WORK TO COMPLETE
The whole listing, exactly as given: write it out, leaving out each image.

MATERIAL TO PROCESS
[Start of Attachment]

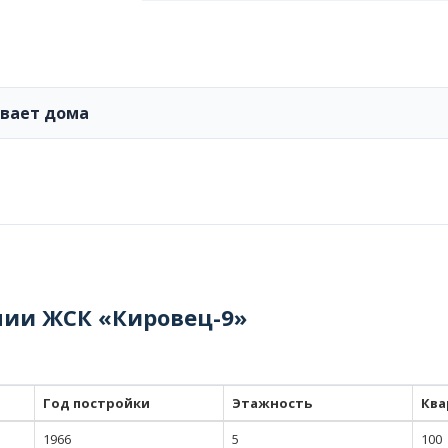
ивает дома
нии ЖСК «Кировец-9»
Год постройки
Этажность
Ква
1966
5
100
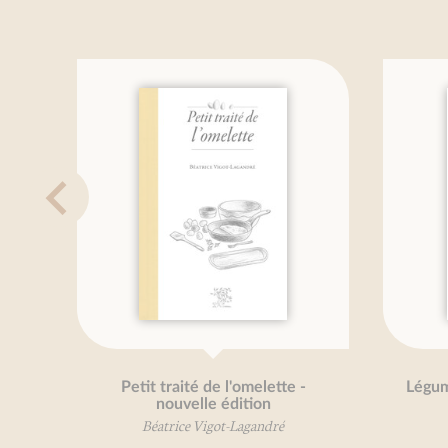
Petit traité de l'omelette -
Légumes ou
nouvelle édition
Béat
Béatrice Vigot-Lagandré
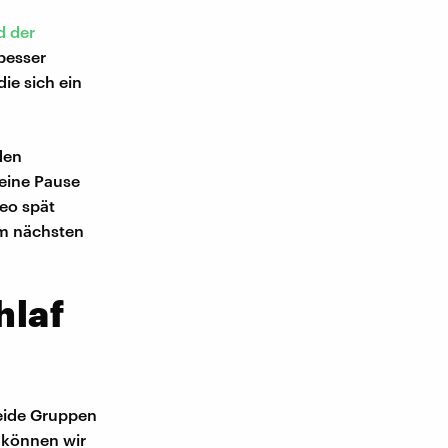
d der
besser
ie sich ein
den
 eine Pause
deo spät
am nächsten
hlaf
Beide Gruppen
f können wir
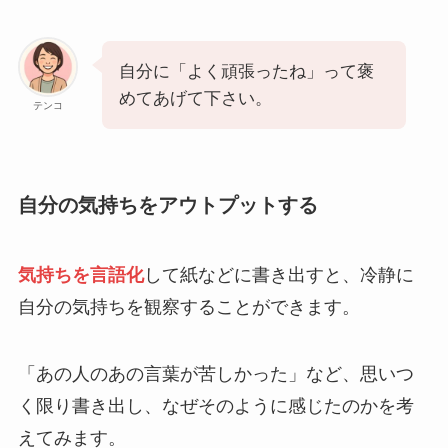
自分に「よく頑張ったね」って褒
めてあげて下さい。
テンコ
自分の気持ちをアウトプットする
気持ちを言語化
して紙などに書き出すと、冷静に
自分の気持ちを観察することができます。
「あの人のあの言葉が苦しかった」など、思いつ
く限り書き出し、なぜそのように感じたのかを考
えてみます。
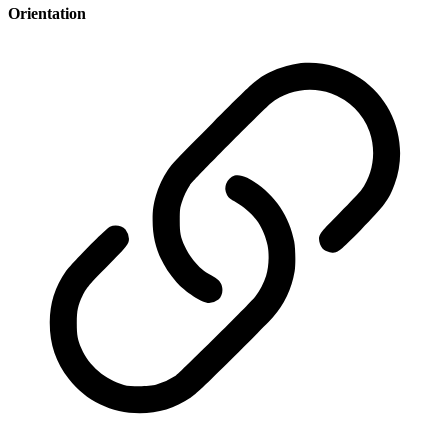
Orientation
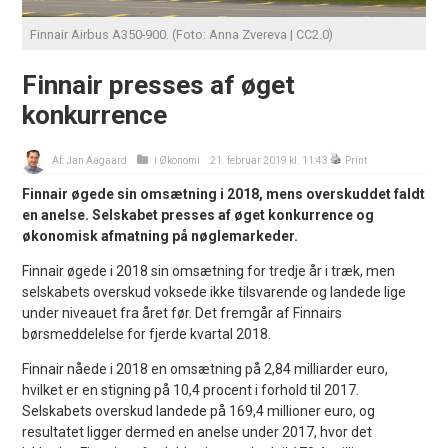
Finnair Airbus A350-900. (Foto: Anna Zvereva | CC2.0)
Finnair presses af øget
konkurrence
Af:
Jan Aagaard
i
Økonomi
21. februar 2019 kl. 11:43
Print
Finnair øgede sin omsætning i 2018, mens overskuddet faldt
en anelse. Selskabet presses af øget konkurrence og
økonomisk afmatning på nøglemarkeder.
Finnair øgede i 2018 sin omsætning for tredje år i træk, men
selskabets overskud voksede ikke tilsvarende og landede lige
under niveauet fra året før. Det fremgår af Finnairs
børsmeddelelse for fjerde kvartal 2018.
Finnair nåede i 2018 en omsætning på 2,84 milliarder euro,
hvilket er en stigning på 10,4 procent i forhold til 2017.
Selskabets overskud landede på 169,4 millioner euro, og
resultatet ligger dermed en anelse under 2017, hvor det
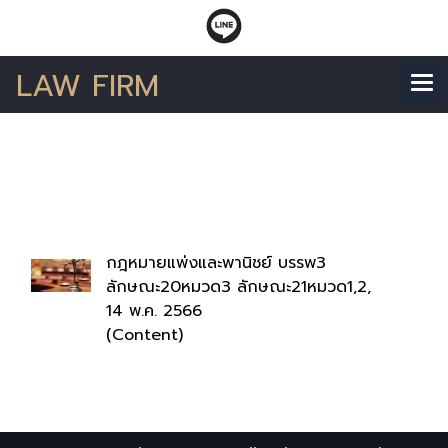
LAW FIRM
ค้นพบ 1 รายการ จากคำ
ว่า"การสอดเข้าแก้หน้า"
กฎหมายแพ่งและพานิชย์ บรรพ3
ลักษณะ20หมวด3 ลักษณะ21หมวด1,2,
14 พ.ค. 2566
(Content)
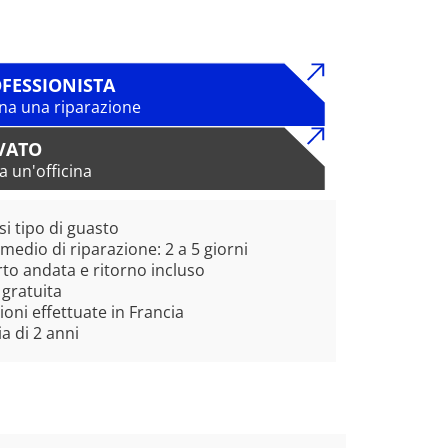
FESSIONISTA
na una riparazione
VATO
a un'officina
si tipo di guasto
edio di riparazione: 2 a 5 giorni
to andata e ritorno incluso
 gratuita
ioni effettuate in Francia
a di 2 anni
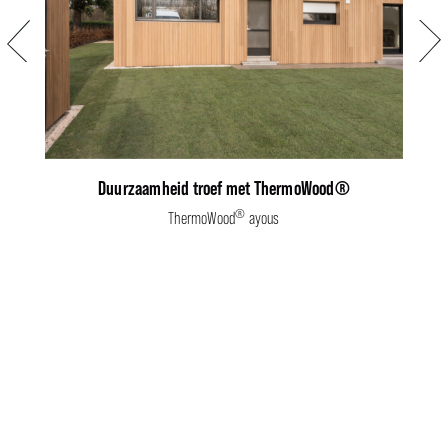
Vorige
Volg
Duurzaamheid troef met ThermoWood®
®
ThermoWood
ayous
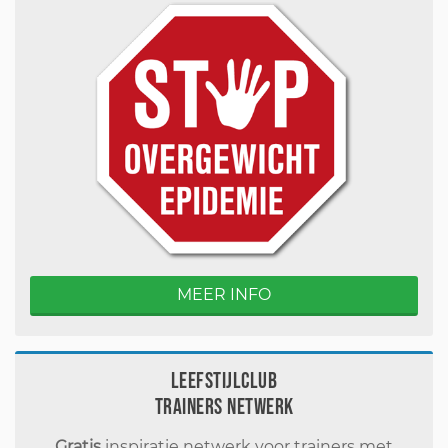
MEER INFO
Leefstijlclub
Trainers Netwerk
Gratis
inspiratie netwerk voor trainers met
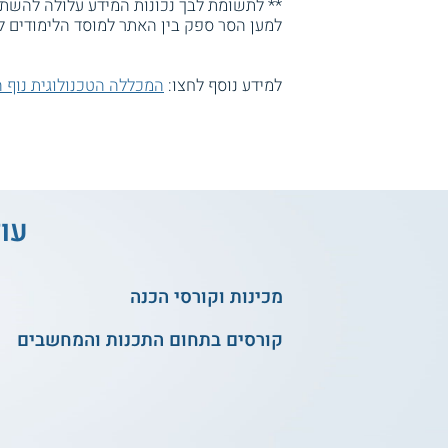
** לתשומת לבך נכונות המידע עלולה להשתנו
למען הסר ספק בין האתר למוסד הלימודים ל
למידע נוסף לחצו:
המכללה הטכנולוגית נוף 
עוד
מכינות וקורסי הכנה
קורסים בתחום התכנות והמחשבים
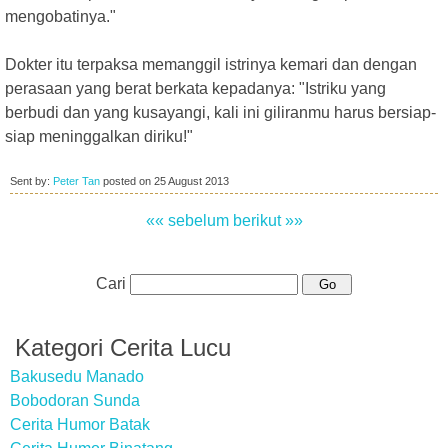
mengobatinya."
Dokter itu terpaksa memanggil istrinya kemari dan dengan
perasaan yang berat berkata kepadanya: "Istriku yang
berbudi dan yang kusayangi, kali ini giliranmu harus bersiap-
siap meninggalkan diriku!"
Sent by:
Peter Tan
posted on
25 August 2013
«« sebelum
berikut »»
Cari
Kategori Cerita Lucu
Bakusedu Manado
Bobodoran Sunda
Cerita Humor Batak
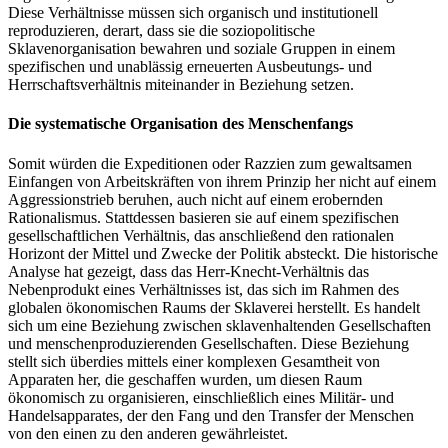
Diese Verhältnisse müssen sich organisch und institutionell
reproduzieren, derart, dass sie die soziopolitische
Sklavenorganisation bewahren und soziale Gruppen in einem
spezifischen und unablässig erneuerten Ausbeutungs- und
Herrschaftsverhältnis miteinander in Beziehung setzen.
Die systematische Organisation des Menschenfangs
Somit würden die Expeditionen oder Razzien zum gewaltsamen
Einfangen von Arbeitskräften von ihrem Prinzip her nicht auf einem
Aggressionstrieb beruhen, auch nicht auf einem erobernden
Rationalismus. Stattdessen basieren sie auf einem spezifischen
gesellschaftlichen Verhältnis, das anschließend den rationalen
Horizont der Mittel und Zwecke der Politik absteckt. Die historische
Analyse hat gezeigt, dass das Herr-Knecht-Verhältnis das
Nebenprodukt eines Verhältnisses ist, das sich im Rahmen des
globalen ökonomischen Raums der Sklaverei herstellt. Es handelt
sich um eine Beziehung zwischen sklavenhaltenden Gesellschaften
und menschenproduzierenden Gesellschaften. Diese Beziehung
stellt sich überdies mittels einer komplexen Gesamtheit von
Apparaten her, die geschaffen wurden, um diesen Raum
ökonomisch zu organisieren, einschließlich eines Militär- und
Handelsapparates, der den Fang und den Transfer der Menschen
von den einen zu den anderen gewährleistet.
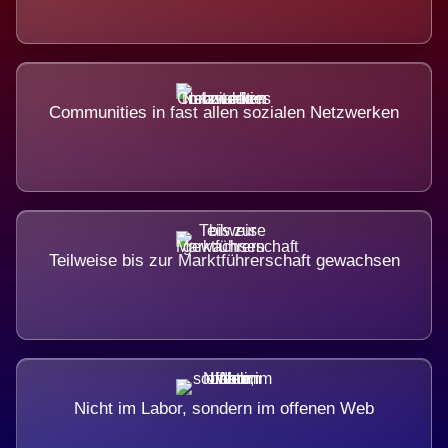
Communities in fast allen sozialen Netzwerken
Teilweise bis zur Marktführerschaft gewachsen
Nicht im Labor, sondern im offenen Web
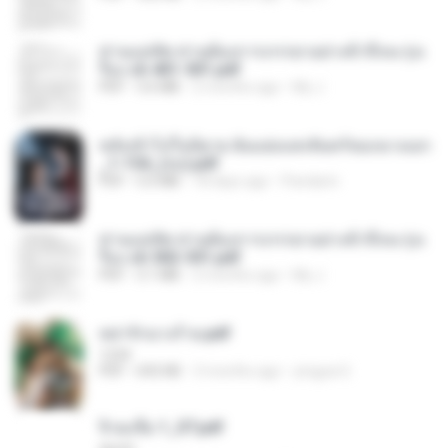
ท่านแม่ทัพ ท่านต้องการภรรยาอย่างข้าถึงจะรุ่งเ
รือง ch 401-501.pdf
PDF
3.6 MB
2 months ago
My J.
หลังเข้าไปในนิยาย ฉันแย่งแสงจันทร์ของนางเอก
_1-154_(จบ).pdf
PDF
5.6 MB
18 days ago
Pandarin
ท่านแม่ทัพ ท่านต้องการภรรยาอย่างข้าถึงจะรุ่งเ
รือง ch 502-551.pdf
PDF
3.1 MB
2 months ago
My J.
หย่ารักนางร้าย.pdf
1234
PDF
692 KB
3 months ago
yingyai S.
จิ่วฉงจื่อ 1_ST.pdf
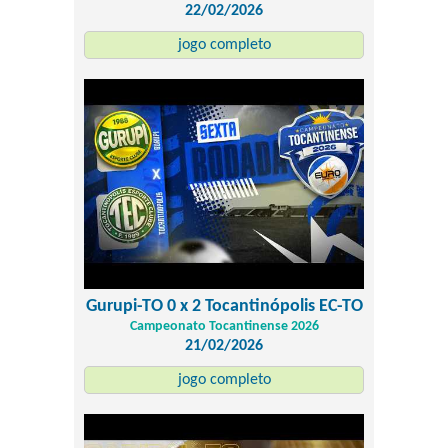
22/02/2026
jogo completo
Gurupi-TO 0 x 2 Tocantinópolis EC-TO
Campeonato Tocantinense 2026
21/02/2026
jogo completo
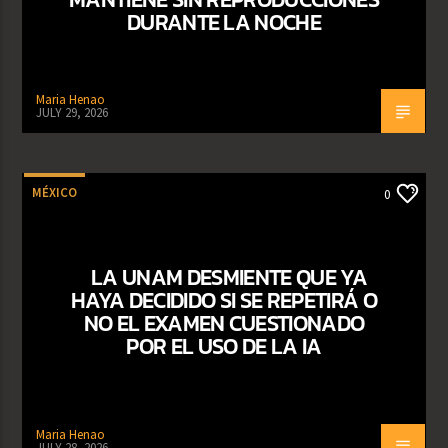
DURANTE LA NOCHE
Maria Henao
JULY 29, 2026
MÉXICO
0
LA UNAM DESMIENTE QUE YA
HAYA DECIDIDO SI SE REPETIRÁ O
NO EL EXAMEN CUESTIONADO
POR EL USO DE LA IA
Maria Henao
JULY 28, 2026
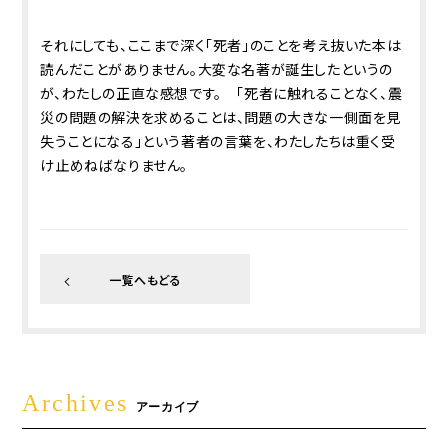
それにしても、ここまで深く「死者」のことを考え抜いた本は
読んだことがありません。大変な名著が誕生したというの
が、わたしの正直な感想です。 「死者に触れることなく、震
災の問題の解決を求めることは、問題の大きな一側面を見
失うことになる」という著者の言葉を、わたしたちは重く受
け止めねばなりません。
一覧へもどる
Archives
アーカイブ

[End of Attachment]

ANSWER BELOW
ивает дома
нии ЖСК «Кировец-9»
Год постройки
Этажность
Ква
1966
5
100
Petit traité de l'omelette -
Légumes ou
nouvelle édition
Béat
Béatrice Vigot-Lagandré
d der
besser
ie sich ein
den
 eine Pause
deo spät
am nächsten
hlaf
Beide Gruppen
f können wir
自分に「よく頑張ったね」って褒
めてあげて下さい。
テンコ
自分の気持ちをアウトプットする
気持ちを言語化
して紙などに書き出すと、冷静に
自分の気持ちを観察することができます。
「あの人のあの言葉が苦しかった」など、思いつ
く限り書き出し、なぜそのように感じたのかを考
えてみます。
Orientation
Finnair Airbus A350-900. (Foto: Anna Zvereva | CC2.0)
Finnair presses af øget
konkurrence
Af:
Jan Aagaard
i
Økonomi
21. februar 2019 kl. 11:43
Print
Finnair øgede sin omsætning i 2018, mens overskuddet faldt
en anelse. Selskabet presses af øget konkurrence og
økonomisk afmatning på nøglemarkeder.
Finnair øgede i 2018 sin omsætning for tredje år i træk, men
selskabets overskud voksede ikke tilsvarende og landede lige
under niveauet fra året før. Det fremgår af Finnairs
børsmeddelelse for fjerde kvartal 2018.
Finnair nåede i 2018 en omsætning på 2,84 milliarder euro,
hvilket er en stigning på 10,4 procent i forhold til 2017.
Selskabets overskud landede på 169,4 millioner euro, og
resultatet ligger dermed en anelse under 2017, hvor det
LAW FIRM
ค้นพบ 1 รายการ จากคำ
ว่า"การสอดเข้าแก้หน้า"
กฎหมายแพ่งและพานิชย์ บรรพ3
ลักษณะ20หมวด3 ลักษณะ21หมวด1,2,
14 พ.ค. 2566
(Content)
FESSIONISTA
na una riparazione
VATO
a un'officina
si tipo di guasto
edio di riparazione: 2 a 5 giorni
to andata e ritorno incluso
 gratuita
ioni effettuate in Francia
a di 2 anni
Vorige
Volg
Duurzaamheid troef met ThermoWood®
®
ThermoWood
ayous
MEER INFO
Leefstijlclub
Trainers Netwerk
Gratis
inspiratie netwerk voor trainers met
** לתשומת לבך נכונות המידע עלולה להשתנו
למען הסר ספק בין האתר למוסד הלימודים ל
למידע נוסף לחצו:
המכללה הטכנולוגית נוף 
עוד
מכינות וקורסי הכנה
קורסים בתחום התכנות והמחשבים
mengobatinya."
Dokter itu terpaksa memanggil istrinya kemari dan dengan
perasaan yang berat berkata kepadanya: "Istriku yang
berbudi dan yang kusayangi, kali ini giliranmu harus bersiap-
siap meninggalkan diriku!"
Sent by:
Peter Tan
posted on
25 August 2013
«« sebelum
berikut »»
Cari
Kategori Cerita Lucu
Bakusedu Manado
Bobodoran Sunda
Cerita Humor Batak
Diese Verhältnisse müssen sich organisch und institutionell
reproduzieren, derart, dass sie die soziopolitische
Sklavenorganisation bewahren und soziale Gruppen in einem
spezifischen und unablässig erneuerten Ausbeutungs- und
Herrschaftsverhältnis miteinander in Beziehung setzen.
Die systematische Organisation des Menschenfangs
Somit würden die Expeditionen oder Razzien zum gewaltsamen
Einfangen von Arbeitskräften von ihrem Prinzip her nicht auf einem
Aggressionstrieb beruhen, auch nicht auf einem erobernden
Rationalismus. Stattdessen basieren sie auf einem spezifischen
gesellschaftlichen Verhältnis, das anschließend den rationalen
Horizont der Mittel und Zwecke der Politik absteckt. Die historische
Analyse hat gezeigt, dass das Herr-Knecht-Verhältnis das
Nebenprodukt eines Verhältnisses ist, das sich im Rahmen des
globalen ökonomischen Raums der Sklaverei herstellt. Es handelt
sich um eine Beziehung zwischen sklavenhaltenden Gesellschaften
und menschenproduzierenden Gesellschaften. Diese Beziehung
stellt sich überdies mittels einer komplexen Gesamtheit von
Apparaten her, die geschaffen wurden, um diesen Raum
ökonomisch zu organisieren, einschließlich eines Militär- und
Handelsapparates, der den Fang und den Transfer der Menschen
von den einen zu den anderen gewährleistet.
Communities in fast allen sozialen Netzwerken
Teilweise bis zur Marktführerschaft gewachsen
Nicht im Labor, sondern im offenen Web
ท่านแม่ทัพ ท่านต้องการภรรยาอย่างข้าถึงจะรุ่งเ
รือง ch 401-501.pdf
PDF
3.6 MB
2 months ago
My J.
หลังเข้าไปในนิยาย ฉันแย่งแสงจันทร์ของนางเอก
_1-154_(จบ).pdf
PDF
5.6 MB
18 days ago
Pandarin
ท่านแม่ทัพ ท่านต้องการภรรยาอย่างข้าถึงจะรุ่งเ
รือง ch 502-551.pdf
PDF
3.1 MB
2 months ago
My J.
หย่ารักนางร้าย.pdf
1234
PDF
692 KB
3 months ago
yingyai S.
จิ่วฉงจื่อ 1_ST.pdf
22/02/2026
jogo completo
Gurupi-TO 0 x 2 Tocantinópolis EC-TO
Campeonato Tocantinense 2026
21/02/2026
jogo completo
DURANTE LA NOCHE
Maria Henao
JULY 29, 2026
MÉXICO
0
LA UNAM DESMIENTE QUE YA
HAYA DECIDIDO SI SE REPETIRÁ O
NO EL EXAMEN CUESTIONADO
POR EL USO DE LA IA
Maria Henao
JULY 28, 2026
それにしても、ここまで深く「死者」のことを考え抜いた本は
読んだことがありません。大変な名著が誕生したというの
が、わたしの正直な感想です。 「死者に触れることなく、震
災の問題の解決を求めることは、問題の大きな一側面を見
失うことになる」という著者の言葉を、わたしたちは重く受
け止めねばなりません。
一覧へもどる
Archives
アーカイブ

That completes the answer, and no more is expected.